Other students are wrestling with personal problems not denominational questions. For instance, what does the gospel have to say to these laments:
I pose the question anew: "What good news of the gospel is available for students who live with their backs against the wall by they Nones, Millennials, regular United Methodists, or those that consider themselves students and nothing more? Give of the best of your service. Love them as God's children. Offer and find them food, drink, clothes, medicine, friendship or visit if necessary. Be "genuinely concerned about their welfare." Pray that when you do all ou can, wherever you can, and as long as you can and it's not enough, you'll give it to God. For you will have done your best for God.
CONCLUSION
I had my annual conversation with one of my District Superintendents last week. Everything went well. Clergy and laity are responding well to her leadership. As our time ended, she said, "I'll see you Sunday."
"Okay," I mumbled routinely.
Her next sentence jolted me, "I am a graduate of the first Wesley Foundation," she said. Her face beamed with joy as I sat back in my seat with mouth agape. "Wesley Foundation provided me with a lot of opportunities to lead, elected office among them. I held a lo of different offices such as President and Vice President. I worked under Paul Unger."

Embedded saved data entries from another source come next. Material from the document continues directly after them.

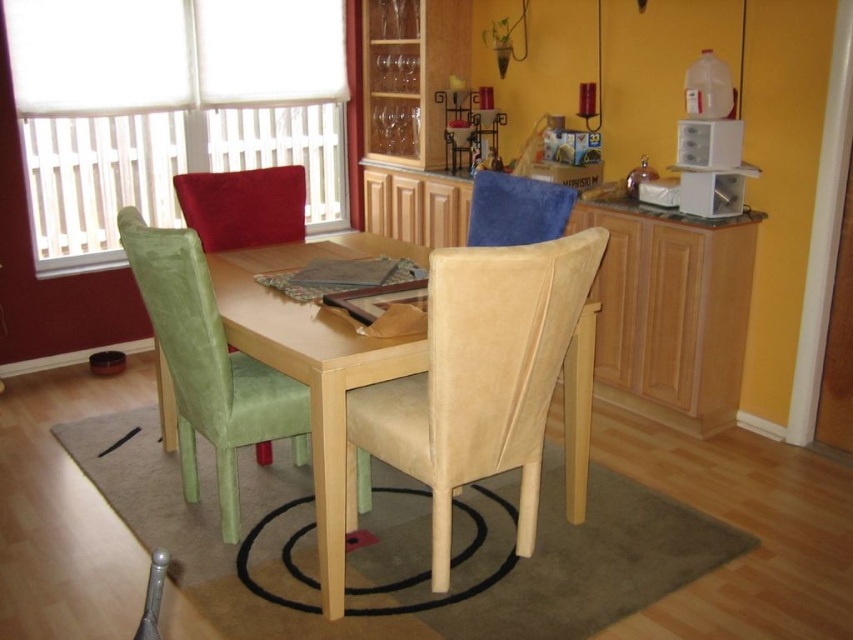 Locate an element on the screen. The height and width of the screenshot is (640, 853). green fabric chair at left is located at coordinates (207, 364).

Describe the element at coordinates (207, 364) in the screenshot. Image resolution: width=853 pixels, height=640 pixels. I see `green fabric chair at left` at that location.

The image size is (853, 640). Describe the element at coordinates (207, 364) in the screenshot. I see `green fabric chair at left` at that location.

Locate an element on the screen. This screenshot has width=853, height=640. green fabric chair at left is located at coordinates (207, 364).

Consider the image. Can you confirm if white matte window at upper left is thinner than blue fabric chair at upper center?

Incorrect, white matte window at upper left's width is not less than blue fabric chair at upper center's.

Is white matte window at upper left wider than blue fabric chair at upper center?

Indeed, white matte window at upper left has a greater width compared to blue fabric chair at upper center.

Is point (90, 209) positioned behind point (477, 195)?

That is True.

Where is `white matte window at upper left`? white matte window at upper left is located at coordinates (155, 100).

Is the position of green fabric chair at left less distant than that of gray fabric at center?

Yes, it is.

Does green fabric chair at left have a larger size compared to gray fabric at center?

Yes.

Between point (181, 378) and point (344, 268), which one is positioned in front?

Point (181, 378) is in front.

Find the location of `green fabric chair at left`. green fabric chair at left is located at coordinates (207, 364).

And then she added the "coup de grace" to my lack of knowledge. "And he is still my pastor," she said.
I didn't know that the Wesley Foundation was at work in my Cabinet. Lord, have mercy!
The past, present and future of the first Wesley Foundation were embodied in her testimony. Your dream -- how you select leaders and do effective campus ministry -- lives on in leaders like her and hundreds of others. As I go to my seat, John Wesley's last words give perspective to our first 100 years. "The best of all is God is with us." May it be so for the next hundred! Amen.